----- Source information -----

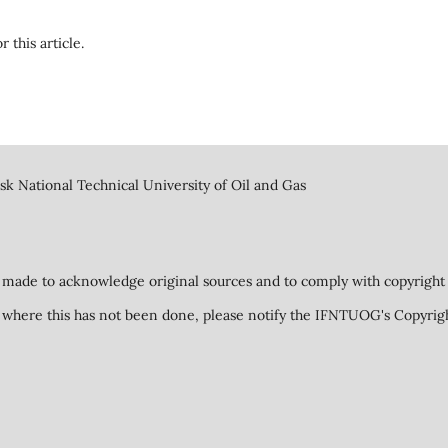
r this article.
k National Technical University of Oil and Gas
 made to acknowledge original sources and to comply with copyright 
ed where this has not been done, please notify the IFNTUOG's Copyrig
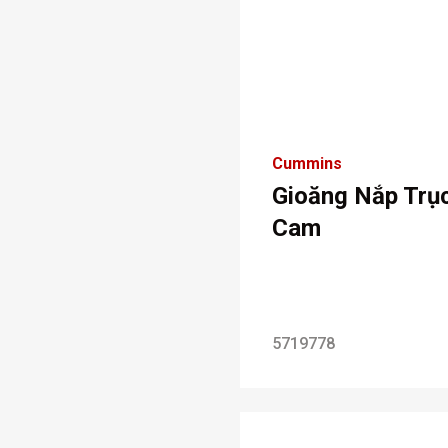
Cummins
Gioăng Nắp Trụ
Cam
5719778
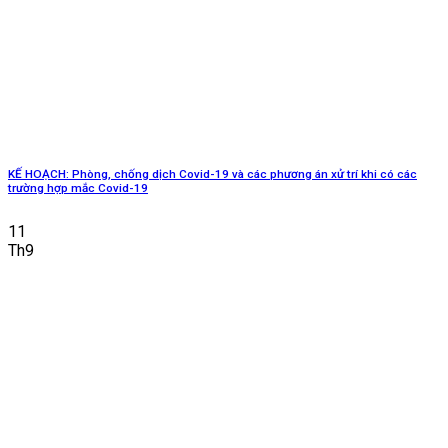
KẾ HOẠCH: Phòng, chống dịch Covid-19 và các phương án xử trí khi có các
trường hợp mắc Covid-19
11
Th9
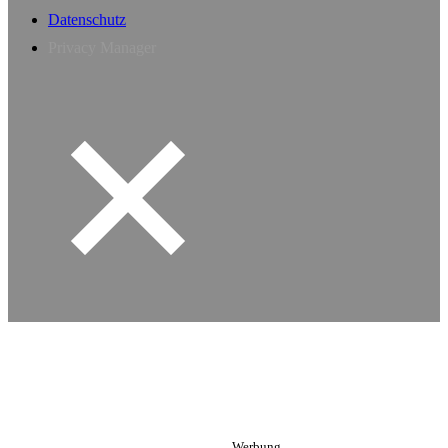
Datenschutz
Privacy Manager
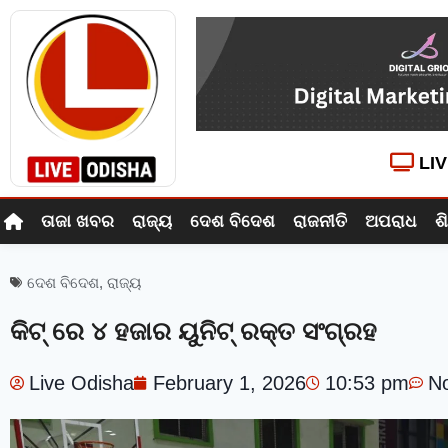
LI
ତାଜା ଖବର
ରାଜ୍ୟ
ଦେଶ ବିଦେଶ
ରାଜନୀତି
ଅପରାଧ
ଶ
ଦେଶ ବିଦେଶ
,
ରାଜ୍ୟ
କିଟ୍‍ ରେ ୪ ହଜାର ୟୁନିଟ୍‍ ରକ୍ତ ସଂଗ୍ରହ
Live Odisha
February 1, 2026
10:53 pm
N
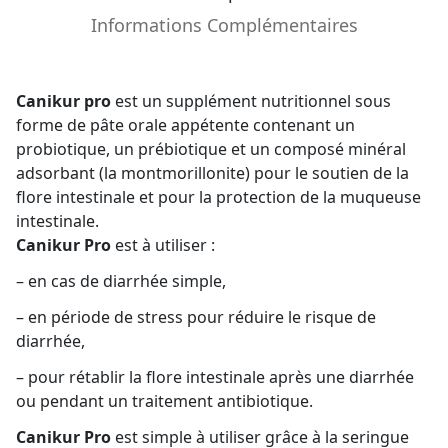
Informations Complémentaires
Canikur pro
est un supplément nutritionnel sous
forme de pâte orale appétente contenant un
probiotique, un prébiotique et un composé minéral
adsorbant (la montmorillonite) pour le soutien de la
flore intestinale et pour la protection de la muqueuse
intestinale.
Canikur Pro
est à utiliser :
– en cas de diarrhée simple,
– en période de stress pour réduire le risque de
diarrhée,
– pour rétablir la flore intestinale après une diarrhée
ou pendant un traitement antibiotique.
Canikur Pro
est simple à utiliser grâce à la seringue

-----

» Aim of the task
Return an exact transcription of the material, with its pictures left out.

» Your response
r this article.
k National Technical University of Oil and Gas
 made to acknowledge original sources and to comply with copyright 
ed where this has not been done, please notify the IFNTUOG's Copyrig
Cummins
Gioăng Nắp Trụ
Cam
5719778
KẾ HOẠCH: Phòng, chống dịch Covid-19 và các phương án xử trí khi có các
trường hợp mắc Covid-19
11
Th9
Datenschutz
Privacy Manager
LI
ତାଜା ଖବର
ରାଜ୍ୟ
ଦେଶ ବିଦେଶ
ରାଜନୀତି
ଅପରାଧ
ଶ
ଦେଶ ବିଦେଶ
,
ରାଜ୍ୟ
କିଟ୍‍ ରେ ୪ ହଜାର ୟୁନିଟ୍‍ ରକ୍ତ ସଂଗ୍ରହ
Live Odisha
February 1, 2026
10:53 pm
N
Informations Complémentaires
Canikur pro
est un supplément nutritionnel sous
forme de pâte orale appétente contenant un
probiotique, un prébiotique et un composé minéral
adsorbant (la montmorillonite) pour le soutien de la
flore intestinale et pour la protection de la muqueuse
intestinale.
Canikur Pro
est à utiliser :
– en cas de diarrhée simple,
– en période de stress pour réduire le risque de
diarrhée,
– pour rétablir la flore intestinale après une diarrhée
ou pendant un traitement antibiotique.
Canikur Pro
est simple à utiliser grâce à la seringue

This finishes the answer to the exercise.